DESCRIPTION OF THE TASK ->
Check each line of the entries below for the word "logout", and copy the lines that have it.

RECORDED INFORMATION ->
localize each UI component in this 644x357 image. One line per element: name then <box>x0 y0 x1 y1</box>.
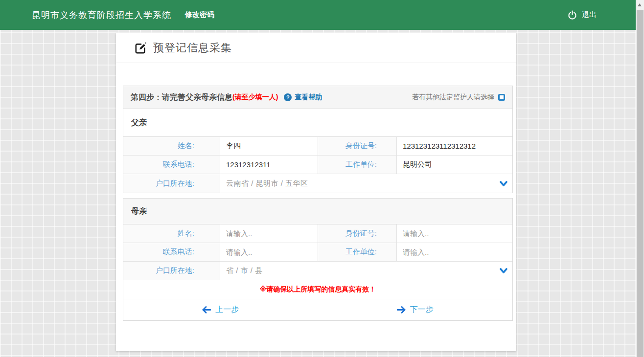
mother-box: 母亲 姓名: 身份证号: 联系电话: 工作单位: <box>123 198 513 321</box>
mother-residence-label: 户口所在地: <box>123 262 220 280</box>
arrow-left-icon <box>202 306 211 313</box>
wizard-buttons: 上一步 下一步 <box>123 299 512 320</box>
change-password-link[interactable]: 修改密码 <box>185 10 214 20</box>
father-section-title: 父亲 <box>123 109 512 137</box>
father-box: 第四步：请完善父亲母亲信息 (请至少填一人) ? 查看帮助 若有其他法定监护人请… <box>123 86 513 193</box>
father-id-cell <box>397 137 512 155</box>
arrow-right-icon <box>397 306 406 313</box>
father-employer-label: 工作单位: <box>318 156 397 174</box>
mother-name-label: 姓名: <box>123 224 220 243</box>
step-note: (请至少填一人) <box>232 93 278 102</box>
mother-id-input[interactable] <box>397 224 512 243</box>
father-phone-cell <box>220 156 318 174</box>
next-step-button[interactable]: 下一步 <box>397 305 434 315</box>
mother-phone-input[interactable] <box>220 243 318 261</box>
father-phone-input[interactable] <box>220 156 318 174</box>
scrollbar-thumb[interactable] <box>637 10 644 357</box>
page-title: 预登记信息采集 <box>153 41 232 55</box>
app-title[interactable]: 昆明市义务教育阶段招生入学系统 <box>32 9 171 21</box>
logout-label: 退出 <box>582 10 597 20</box>
mother-row-name-id: 姓名: 身份证号: <box>123 224 512 243</box>
mother-id-label: 身份证号: <box>318 224 397 243</box>
mother-row-residence: 户口所在地: 省 / 市 / 县 <box>123 262 512 280</box>
mother-employer-input[interactable] <box>397 243 512 261</box>
next-step-label: 下一步 <box>410 305 434 315</box>
question-circle-icon: ? <box>284 93 292 101</box>
scrollbar-up-arrow-icon[interactable] <box>638 3 642 6</box>
mother-employer-label: 工作单位: <box>318 243 397 261</box>
logout-button[interactable]: 退出 <box>568 10 597 20</box>
father-name-input[interactable] <box>220 137 318 155</box>
mother-section-title: 母亲 <box>123 199 512 224</box>
card-header: 预登记信息采集 <box>116 33 516 63</box>
main-card: 预登记信息采集 第四步：请完善父亲母亲信息 (请至少填一人) ? 查看帮助 若有… <box>116 33 516 351</box>
father-residence-select[interactable]: 云南省 / 昆明市 / 五华区 <box>220 174 512 193</box>
top-navbar: 昆明市义务教育阶段招生入学系统 修改密码 退出 <box>0 0 636 30</box>
mother-name-cell <box>220 224 318 243</box>
father-residence-value: 云南省 / 昆明市 / 五华区 <box>220 179 500 188</box>
guardian-label: 若有其他法定监护人请选择 <box>412 93 494 102</box>
guardian-checkbox[interactable] <box>498 94 505 101</box>
father-row-residence: 户口所在地: 云南省 / 昆明市 / 五华区 <box>123 174 512 193</box>
father-residence-label: 户口所在地: <box>123 174 220 193</box>
father-name-label: 姓名: <box>123 137 220 155</box>
mother-residence-placeholder: 省 / 市 / 县 <box>220 266 500 275</box>
mother-id-cell <box>397 224 512 243</box>
warning-message: ※请确保以上所填写的信息真实有效！ <box>123 280 512 299</box>
chevron-down-icon <box>500 181 507 186</box>
step-header: 第四步：请完善父亲母亲信息 (请至少填一人) ? 查看帮助 若有其他法定监护人请… <box>123 86 512 109</box>
father-row-name-id: 姓名: 身份证号: <box>123 137 512 156</box>
mother-row-phone-employer: 联系电话: 工作单位: <box>123 243 512 262</box>
father-id-input[interactable] <box>397 137 512 155</box>
father-id-label: 身份证号: <box>318 137 397 155</box>
mother-residence-select[interactable]: 省 / 市 / 县 <box>220 262 512 280</box>
mother-name-input[interactable] <box>220 224 318 243</box>
guardian-option: 若有其他法定监护人请选择 <box>412 93 505 102</box>
father-employer-cell <box>397 156 512 174</box>
father-employer-input[interactable] <box>397 156 512 174</box>
edit-icon <box>135 42 147 54</box>
scrollbar[interactable] <box>636 0 644 357</box>
father-row-phone-employer: 联系电话: 工作单位: <box>123 156 512 174</box>
mother-phone-cell <box>220 243 318 261</box>
chevron-down-icon <box>500 268 507 273</box>
mother-phone-label: 联系电话: <box>123 243 220 261</box>
step-title: 第四步：请完善父亲母亲信息 <box>131 92 232 103</box>
mother-employer-cell <box>397 243 512 261</box>
panel-area: 第四步：请完善父亲母亲信息 (请至少填一人) ? 查看帮助 若有其他法定监护人请… <box>116 63 516 321</box>
power-icon <box>568 10 577 20</box>
view-help-link[interactable]: ? 查看帮助 <box>284 93 322 102</box>
prev-step-label: 上一步 <box>215 305 239 315</box>
father-name-cell <box>220 137 318 155</box>
help-link-label: 查看帮助 <box>295 93 322 102</box>
father-phone-label: 联系电话: <box>123 156 220 174</box>
prev-step-button[interactable]: 上一步 <box>202 305 239 315</box>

RESPONSE TO THIS TASK ->
logout-label: 退出 <box>582 10 597 20</box>
logout-button[interactable]: 退出 <box>568 10 597 20</box>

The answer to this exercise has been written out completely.